THE JOURNEY TO THE NEW HOME

Now Rudy was eight years old. His uncle, who lived in the Rhone valley on the other side of the mountain, wanted to take the boy, so that he could have a better education and be taught to take care of himself. The grandfather thought this would be better for the boy, so agreed to part with him.

As the time for Rudy's departure drew near, there were many others besides Grandfather to take leave of. First there was Ajola, the old dog.
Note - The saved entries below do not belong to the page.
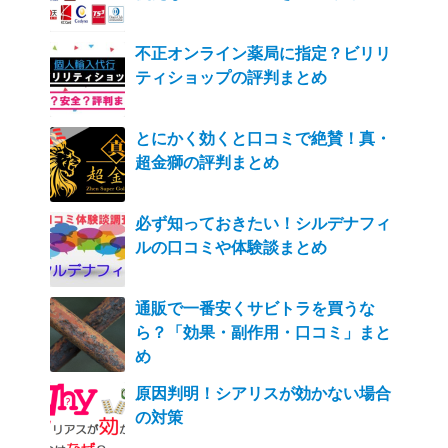
不正オンライン薬局に指定？ビリリ
ティショップの評判まとめ
とにかく効くと口コミで絶賛！真・
超金獅の評判まとめ
必ず知っておきたい！シルデナフィ
ルの口コミや体験談まとめ
通販で一番安くサビトラを買うな
ら？「効果・副作用・口コミ」まと
め
原因判明！シアリスが効かない場合
の対策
"Your father was the coachman, and I was the coachman's dog," said Ajola. "We often traveled back and forth, and I know both dogs and men on the other side of the mountains. I never had the habit of speaking very much, but now that we have so little time to talk to each other, I'll say a little more than I usually do, and tell you a story that I've been thinking about for a long time. I can't understand it, and you can't either, but that doesn't matter.